───── RECORD EXTRACTS
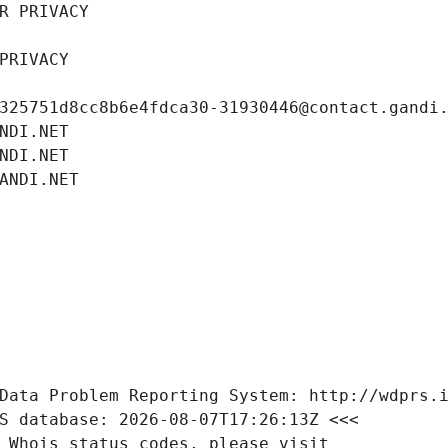
R PRIVACY
PRIVACY
325751d8cc8b6e4fdca30-31930446@contact.gandi
NDI.NET
NDI.NET
ANDI.NET
Data Problem Reporting System: http://wdprs.
S database: 2026-08-07T17:26:13Z <<<
 Whois status codes, please visit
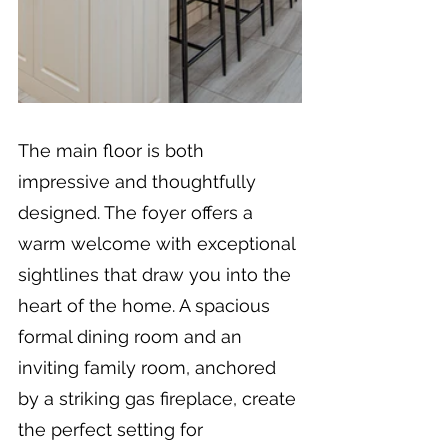
The main floor is both 
impressive and thoughtfully 
designed. The foyer offers a 
warm welcome with exceptional 
sightlines that draw you into the 
heart of the home. A spacious 
formal dining room and an 
inviting family room, anchored 
by a striking gas fireplace, create 
the perfect setting for 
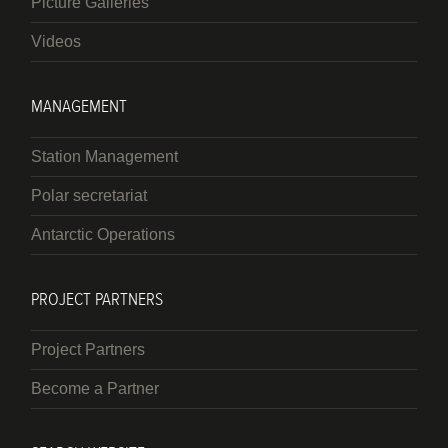
Picture Galleries
Videos
MANAGEMENT
Station Management
Polar secretariat
Antarctic Operations
PROJECT PARTNERS
Project Partners
Become a Partner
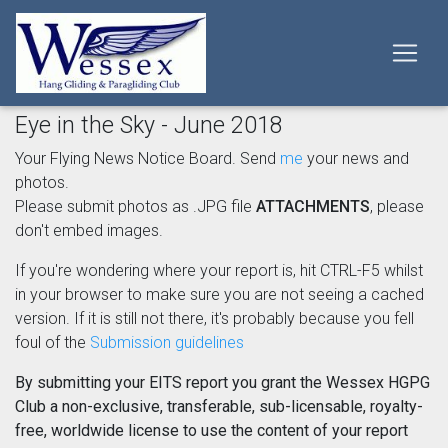
Eye in the Sky - June 2018
Your Flying News Notice Board. Send
me
your news and
photos.
Please submit photos as .JPG file
ATTACHMENTS
, please
don't embed images.
If you're wondering where your report is, hit CTRL-F5 whilst
in your browser to make sure you are not seeing a cached
version. If it is still not there, it's probably because you fell
foul of the
Submission guidelines
By submitting your EITS report you grant the Wessex HGPG
Club a non-exclusive, transferable, sub-licensable, royalty-
free, worldwide license to use the content of your report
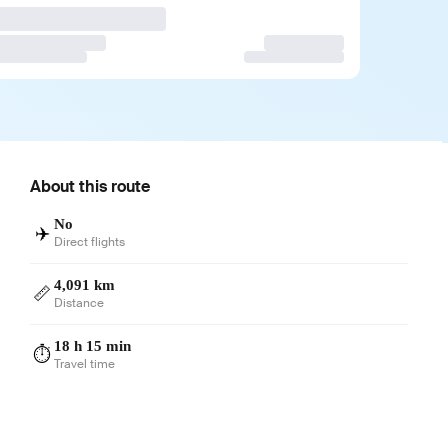
About this route
No
✈️
Direct flights
4,091 km
📏
Distance
18 h 15 min
⏱️
Travel time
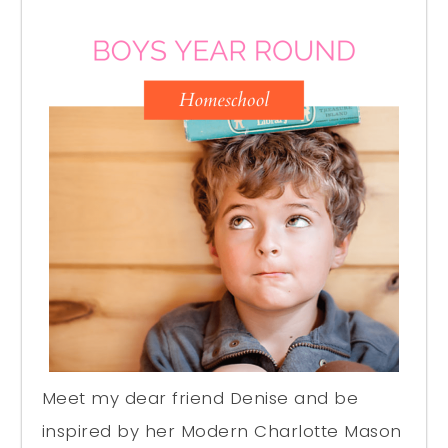
Meet my dear friend Denise and be
inspired by her Modern Charlotte Mason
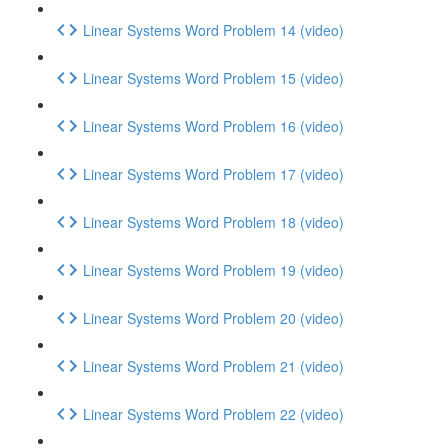
Linear Systems Word Problem 14 (video)
Linear Systems Word Problem 15 (video)
Linear Systems Word Problem 16 (video)
Linear Systems Word Problem 17 (video)
Linear Systems Word Problem 18 (video)
Linear Systems Word Problem 19 (video)
Linear Systems Word Problem 20 (video)
Linear Systems Word Problem 21 (video)
Linear Systems Word Problem 22 (video)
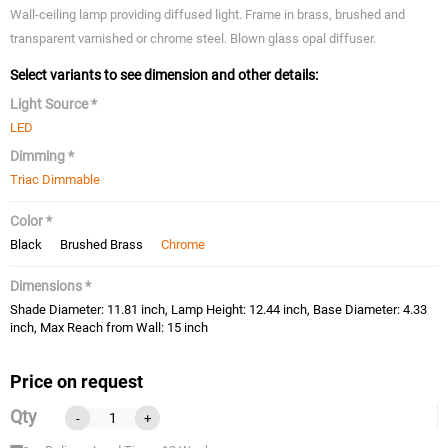
Wall-ceiling lamp providing diffused light. Frame in brass, brushed and
transparent varnished or chrome steel. Blown glass opal diffuser.
Select variants to see dimension and other details:
Light Source *
LED
Dimming *
Triac Dimmable
Color *
Black
Brushed Brass
Chrome
Dimensions *
Shade Diameter: 11.81 inch, Lamp Height: 12.44 inch, Base Diameter: 4.33
inch, Max Reach from Wall: 15 inch
Price on request
Qty
-
+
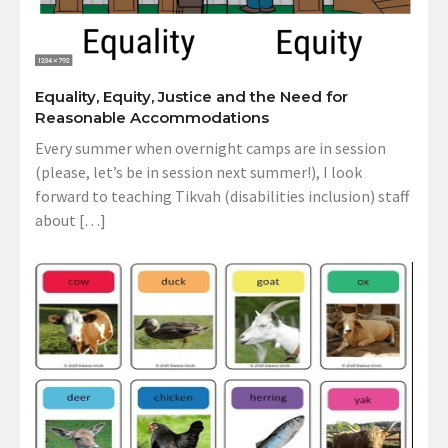
Equality, Equity, Justice and the Need for
Reasonable Accommodations
Every summer when overnight camps are in session
(please, let’s be in session next summer!), I look
forward to teaching Tikvah (disabilities inclusion) staff
about […]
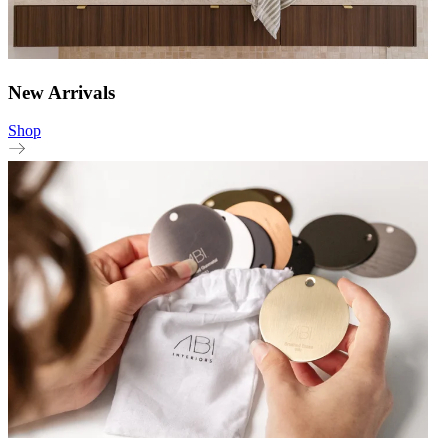
New Arrivals
Shop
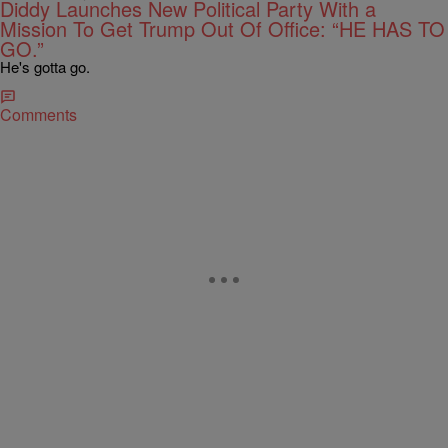
Diddy Launches New Political Party With a
Mission To Get Trump Out Of Office: “HE HAS TO
GO.”
He's gotta go.
Comments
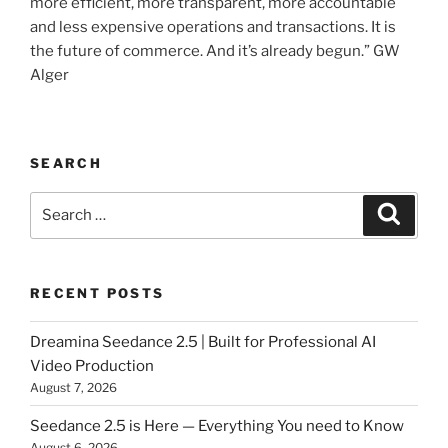
more efficient, more transparent, more accountable
and less expensive operations and transactions. It is
the future of commerce. And it’s already begun.” GW
Alger
SEARCH
Search
Searc
for:
RECENT POSTS
Dreamina Seedance 2.5 | Built for Professional AI
Video Production
August 7, 2026
Seedance 2.5 is Here — Everything You need to Know
August 6, 2026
──────────
WHAT IS REQUIRED | Leave out the pictures and copy the rest of the material above exactly.

SOLUTION TO THIS PROBLEM |
R PRIVACY
PRIVACY
325751d8cc8b6e4fdca30-31930446@contact.gandi
NDI.NET
NDI.NET
ANDI.NET
Data Problem Reporting System: http://wdprs.
S database: 2026-08-07T17:26:13Z <<<
 Whois status codes, please visit
The main floor is both 
impressive and thoughtfully 
designed. The foyer offers a 
warm welcome with exceptional 
sightlines that draw you into the 
heart of the home. A spacious 
formal dining room and an 
inviting family room, anchored 
by a striking gas fireplace, create 
the perfect setting for 
Picture Galleries
Videos
MANAGEMENT
Station Management
Polar secretariat
Antarctic Operations
PROJECT PARTNERS
Project Partners
Become a Partner
Eye in the Sky - June 2018
Your Flying News Notice Board. Send
me
your news and
photos.
Please submit photos as .JPG file
ATTACHMENTS
, please
don't embed images.
If you're wondering where your report is, hit CTRL-F5 whilst
in your browser to make sure you are not seeing a cached
version. If it is still not there, it's probably because you fell
foul of the
Submission guidelines
By submitting your EITS report you grant the Wessex HGPG
Club a non-exclusive, transferable, sub-licensable, royalty-
free, worldwide license to use the content of your report
About this route
No
✈️
Direct flights
4,091 km
📏
Distance
18 h 15 min
⏱️
Travel time
Meet my dear friend Denise and be
inspired by her Modern Charlotte Mason
Linear Systems Word Problem 14 (video)
Linear Systems Word Problem 15 (video)
Linear Systems Word Problem 16 (video)
Linear Systems Word Problem 17 (video)
Linear Systems Word Problem 18 (video)
Linear Systems Word Problem 19 (video)
Linear Systems Word Problem 20 (video)
Linear Systems Word Problem 21 (video)
Linear Systems Word Problem 22 (video)
Wall-ceiling lamp providing diffused light. Frame in brass, brushed and
transparent varnished or chrome steel. Blown glass opal diffuser.
Select variants to see dimension and other details:
Light Source *
LED
Dimming *
Triac Dimmable
Color *
Black
Brushed Brass
Chrome
Dimensions *
Shade Diameter: 11.81 inch, Lamp Height: 12.44 inch, Base Diameter: 4.33
inch, Max Reach from Wall: 15 inch
Price on request
Qty
-
+
Equality, Equity, Justice and the Need for
Reasonable Accommodations
Every summer when overnight camps are in session
(please, let’s be in session next summer!), I look
forward to teaching Tikvah (disabilities inclusion) staff
about […]
New Arrivals
Shop
Diddy Launches New Political Party With a
Mission To Get Trump Out Of Office: “HE HAS TO
GO.”
He's gotta go.
Comments
more efficient, more transparent, more accountable
and less expensive operations and transactions. It is
the future of commerce. And it’s already begun.” GW
Alger
SEARCH
Search
Searc
for:
RECENT POSTS
Dreamina Seedance 2.5 | Built for Professional AI
Video Production
August 7, 2026
Seedance 2.5 is Here — Everything You need to Know
August 6, 2026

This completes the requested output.